How do I feel thus far? Surprisingly good, in contrast to how I thought I'd be feeling. I expected to be even more anxious, and to feel irritable and nauseous for a few weeks. Happily, I'm no bitchier than usual, and my nerves are actually in a better state than they were when I was baked all the time. My appetite has decreased substantially, but I'm regarding that as a positive since I want to lose the stoner weight.
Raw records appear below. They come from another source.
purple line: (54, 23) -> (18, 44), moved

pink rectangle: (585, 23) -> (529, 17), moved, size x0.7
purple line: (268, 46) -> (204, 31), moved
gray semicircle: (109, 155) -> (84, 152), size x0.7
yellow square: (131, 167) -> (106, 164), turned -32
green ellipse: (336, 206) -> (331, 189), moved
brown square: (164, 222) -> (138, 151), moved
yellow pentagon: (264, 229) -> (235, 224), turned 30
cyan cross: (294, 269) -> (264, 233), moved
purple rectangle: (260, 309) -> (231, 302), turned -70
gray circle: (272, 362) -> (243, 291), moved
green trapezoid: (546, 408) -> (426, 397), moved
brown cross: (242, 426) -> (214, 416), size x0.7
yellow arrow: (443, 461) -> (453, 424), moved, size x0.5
I'm not trying to too-loudly trumpet my newfound squeaky-clean ways, lest I come off as a hypocritical and self-righteous asshole. But I'm surprised at how many of my problems have been solved by quitting. I've made a point of seeing my old friends more often. I've made new friends in the past couple of weeks because I'm not utterly petrified to talk to people anymore. I've sent pitches to new publications. I've always been the sort to overextend myself and beg the universe for more hours in a day. Now, I feel like I have more time to write, cook actual meals, and read actual books.
Don't get me wrong. A weedless way is not the only way. I'm not preaching a sober life for everyone, by any stretch. I still love weed. And I miss it. I will do nothing but smoke the fattest of spliffs on 4/20, which is still my favorite holiday. The only difference is that I will now be the one in control. I'll be able to enjoy the feeling of being truly high again, and that is a thing I am looking forward to with glee.